Courtesy Cary Epstein
MACHO is an acronym for My Actions Can Help Others. Family members established the charity in honor of a Oceanside resident, educator and wrestling promoter Scott Epstein, who died last December.
It was early in the morning on Dec. 27 last year when Scott Epstein, NYC educator, wrestling promoter and Oceanside resident on his way to assist in a family emergency, was killed in a car accident in East Rockaway.
Six months later, Epstein’s family has started a charity in his name. The MACHO Foundation—My Actions Can Help Others—gives back to local children.
“He was very involved with kids, and had great ideas,” said Epstein’s friend of 40 years, Susan Kind, a Woodmere resident who works as a guidance counselor in New York City’s public schools. “It’s great to give to children, especially the underprivileged.”
The MACHO Foundation was granted non-profit status in April, and can legally collect donations to achieve the foundation’s goals. Cary Epstein, along with his brother Ian, sister Ilissa and mother Shelly, created the foundation to honor Scott’s life.
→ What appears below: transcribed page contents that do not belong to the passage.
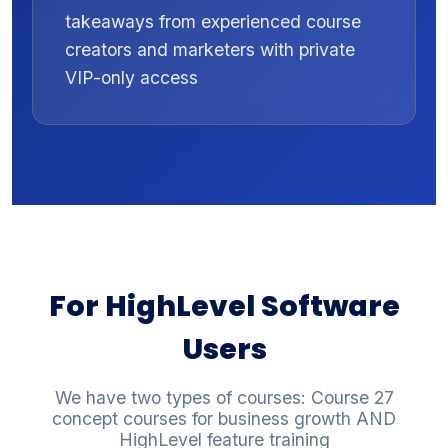
takeaways from experienced course
creators and marketers with private
VIP-only access
For HighLevel Software
Users
We have two types of courses: Course 27
concept courses for business growth AND
HighLevel feature training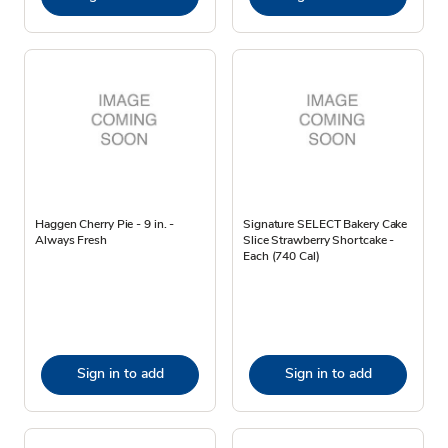
Haggen Cherry Pie - 9 in. -
Signature SELECT Bakery Cake
Always Fresh
Slice Strawberry Shortcake -
Each (740 Cal)
Sign in to add
Sign in to add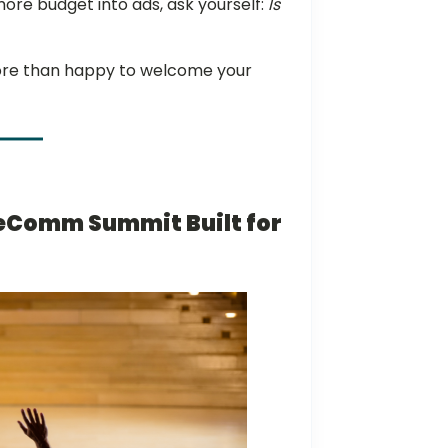
re budget into ads, ask yourself:
Is
 more than happy to welcome your
eComm Summit Built for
“We endeavor to raise money and awareness for causes around the world that are close to our hearts and to create public awareness campaigns that encourage others to take action,” Cary said. “We believe that small gestures of good will have the potential to make the world infinitely better and we hope to encourage others to be ‘MACHO.’”
The organization, Cary said, has begun giving out MACHO Awards to children at summer camps and schools, and it has already signed on board with numerous sleep-away camps and day camps along the east coast who will be participating in their awards program for the summer.
“On Long Island, Coleman Country Day Camp and Malibu Beach Camp have made MACHO the theme of their camps,” he said. “Currently, we are raising funds for various projects our dad felt passionate about such as: sending kids to summer camp, providing assistance to families impacted by substance abuse and protecting animal welfare.”